Nova v2.0: The Platform Launch
Today we launched Nova AI Ops as a full platform. 100 specialized agents working across diagnosis, remediation, audit, and learning. AI-drafted post-mortems. Unified observability and incident management on the same data plane. Here's what shipped and why.
Why we built a platform
The AIOps category split into a half-dozen point products over the last decade, alert correlation, anomaly detection, runbook automation, post-mortem authoring, observability, incident management. Each is a tool. Each tool has its own data model, its own access controls, its own onboarding. The on-call engineer running through six tabs during a P1 is the failure mode.
v2.0 is the bet that the right shape is one platform with one data model, one identity layer, one audit trail, and one event bus, with the specialised functionality (correlation, remediation, post-mortems) built as agents on top. Not a suite. Not a bundle. A platform.
That's a long-cycle bet. We've been building it for two years. Today is the public launch.
The 100-agent fleet
Nova ships with 100 specialised agents organised across 12 functional teams: Diagnose, Remediate, Detect, Audit, Learn, Communicate, Plan, Verify, Investigate, Score, Predict, Document. Each agent has a narrow scope, the DB Latency Diagnose agent does one thing and does it well. Compose them and you get end-to-end incident response.
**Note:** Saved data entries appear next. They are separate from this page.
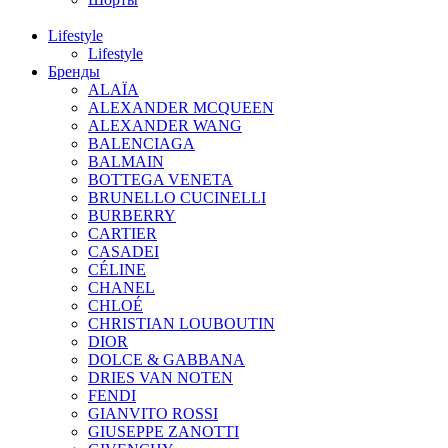
Lifestyle
Lifestyle
Бренды
ALAÏA
ALEXANDER MCQUEEN
ALEXANDER WANG
BALENCIAGA
BALMAIN
BOTTEGA VENETA
BRUNELLO CUCINELLI
BURBERRY
CARTIER
CASADEI
CÉLINE
CHANEL
CHLOÉ
CHRISTIAN LOUBOUTIN
DIOR
DOLCE & GABBANA
DRIES VAN NOTEN
FENDI
GIANVITO ROSSI
GIUSEPPE ZANOTTI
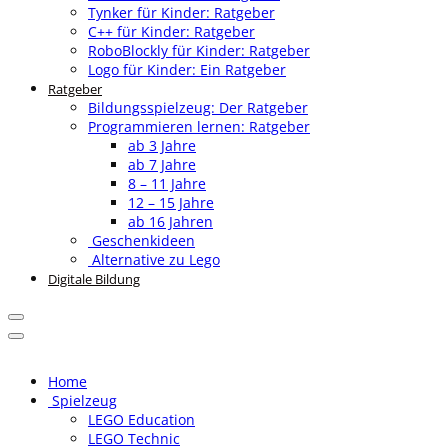
Tynker für Kinder: Ratgeber
C++ für Kinder: Ratgeber
RoboBlockly für Kinder: Ratgeber
Logo für Kinder: Ein Ratgeber
Ratgeber
Bildungsspielzeug: Der Ratgeber
Programmieren lernen: Ratgeber
ab 3 Jahre
ab 7 Jahre
8 – 11 Jahre
12 – 15 Jahre
ab 16 Jahren
Geschenkideen
Alternative zu Lego
Digitale Bildung
Home
Spielzeug
LEGO Education
LEGO Technic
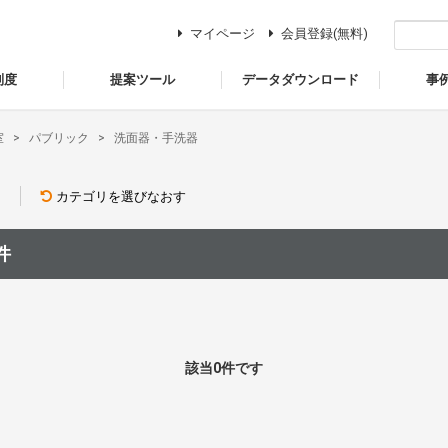
マイページ
会員登録(無料)
制度
提案ツール
データダウンロード
事
室
パブリック
洗面器・手洗器
器
カテゴリを選びなおす
件
該当0件です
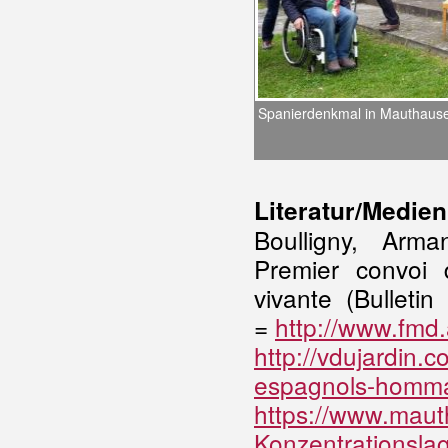
Spanierdenkmal in Mauthause
Literatur/Medien
Boulligny, Arma
Premier convoi 
vivante (Bullet
=
http://www.fmd.
http://vdujardin.
espagnols-homm
https://www.maut
Konzentrationsl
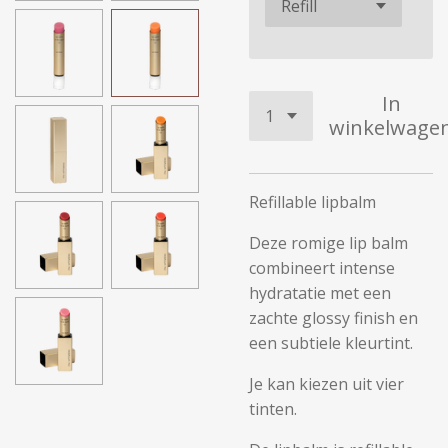
In
winkelwage
Refillable lipbalm
Deze romige lip balm
combineert intense
hydratatie met een
zachte glossy finish en
een subtiele kleurtint.
Je kan kiezen uit vier
tinten.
The agents share a common substrate: a tool palette of 80+ vetted operations (kubectl, AWS CLI, Datadog query, Slack message, etc.), a shared memory store keyed by tenant and incident, and a shared evaluation harness so we can run regression tests across the whole fleet on every change.
The agents are not chained linearly. The runtime is a graph, an open incident triggers the relevant agents based on the signals; agents emit events that wake up other agents; the Audit agent records every step. The graph topology is the platform's interesting bit; the individual agents are mostly small.
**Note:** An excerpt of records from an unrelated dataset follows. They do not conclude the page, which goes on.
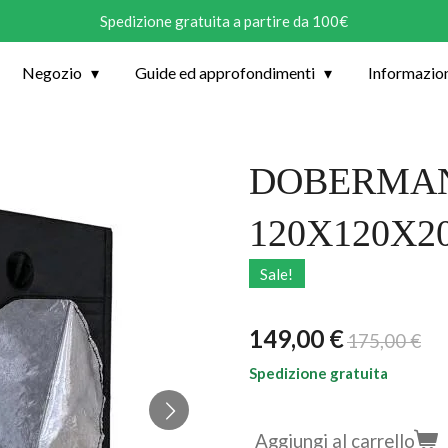
Spedizione gratuita a partire da 100€
Negozio
Guide ed approfondimenti
Informazio
DOBERMAN
120X120X2
Sale!
149,00 €
175,00 €
Spedizione gratuita
Aggiungi al carrello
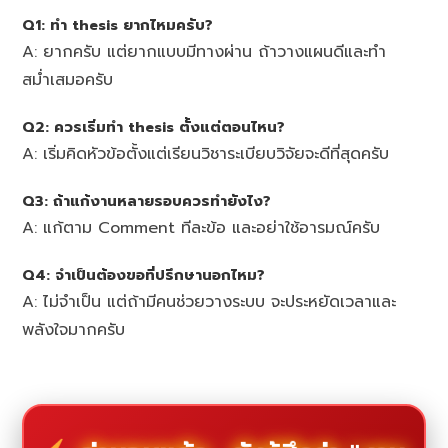
Q1: ทำ thesis ยากไหมครับ?
A: ยากครับ แต่ยากแบบมีทางผ่าน ถ้าวางแผนดีและทำ
สม่ำเสมอครับ
Q2: ควรเริ่มทำ thesis ตั้งแต่ตอนไหน?
A: เริ่มคิดหัวข้อตั้งแต่เรียนวิชาระเบียบวิจัยจะดีที่สุดครับ
Q3: ถ้าแก้งานหลายรอบควรทำยังไง?
A: แก้ตาม Comment ทีละข้อ และอย่าใช้อารมณ์ครับ
Q4: จำเป็นต้องขอที่ปรึกษานอกไหม?
A: ไม่จำเป็น แต่ถ้ามีคนช่วยวางระบบ จะประหยัดเวลาและ
พลังใจมากครับ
Unified observability and IM
Most tools force you to pick a side. Datadog and New Relic are observability with bolted-on incident workflow. PagerDuty and FireHydrant are incident management with bolted-on metric pulls. Both halves are dilute when bolted onto the wrong primary.
Nova was built with metrics, logs, traces, and incidents on the same data plane from day one. The same query language hits all four. The same dashboards can pin metric panels next to incident timelines. The same access controls govern who can see what across all data types.
The practical effect: during an incident, the on-call engineer doesn't context-switch between tools to correlate a metric anomaly with a log spike with the customer-facing incident. The signals are already linked at the data layer. The Diagnose agent can reach across all of them in a single query.
AI Post-Mortems
v2.0 includes the first version of AI Post-Mortems, the Postmortem agent assembles a draft from the incident timeline, the actions taken, the customer impact, and the chat history. The draft lands in the post-mortem editor with every fact linked back to its source. A human reviews, edits, signs off, and publishes.
This is the feature that closed the loop. Before AI Post-Mortems, "incident closes" meant the on-call commander had a tired person's queue of follow-up writing to do tomorrow. After AI Post-Mortems, "incident closes" means a draft is ready for review tomorrow. Median time-to-published moved from 8 days to 18 hours in the customers running the v2.0 RC.
v2.7 will refine the agent further (faster, more accurate root-cause inference, better action-item extraction) but the v2.0 version is good enough to ship.
What we built it on
The infrastructure is unfashionable on purpose. Postgres for transactional data, ClickHouse for telemetry, Neo4j for the topology graph, pgvector for embeddings, S3-compatible blob for artifacts. Kafka for the event bus. Kubernetes for everything compute. No exotic primary stores; no proprietary databases; no "we built our own."
The reason is operational. We're an SRE platform; we run our own infrastructure as if our customers' incidents depend on it (they do). Boring tech is what you want when you're the SRE for an SRE platform.
Where we did build custom: the agent runtime, the topology-aware correlation engine, the post-mortem assembler, and the streaming-encryption layer for Nova Transfer. Those are the pieces where the off-the-shelf options didn't fit; everywhere else, we used what was already proven.
What's next
Three big themes for the next six months. (1) Pushing more incidents to fully automated closure, the agents close roughly 30% of low-risk incidents today; we want 60%. (2) Predictive detection, agents that flag the regression before it becomes the incident. (3) Single-tenant and BYOK deployment for the regulated-industry buyers.
v2.0 is live for new and existing customers as of today. Existing customers have been auto-migrated; nothing to do. New customers can sign up at app.novaaiops.com. The platform is the product; everything else is detail.
This took a lot of people a long time. Thanks to the team and to the customers who ran the RC and told us what was broken. The bigger version is ahead.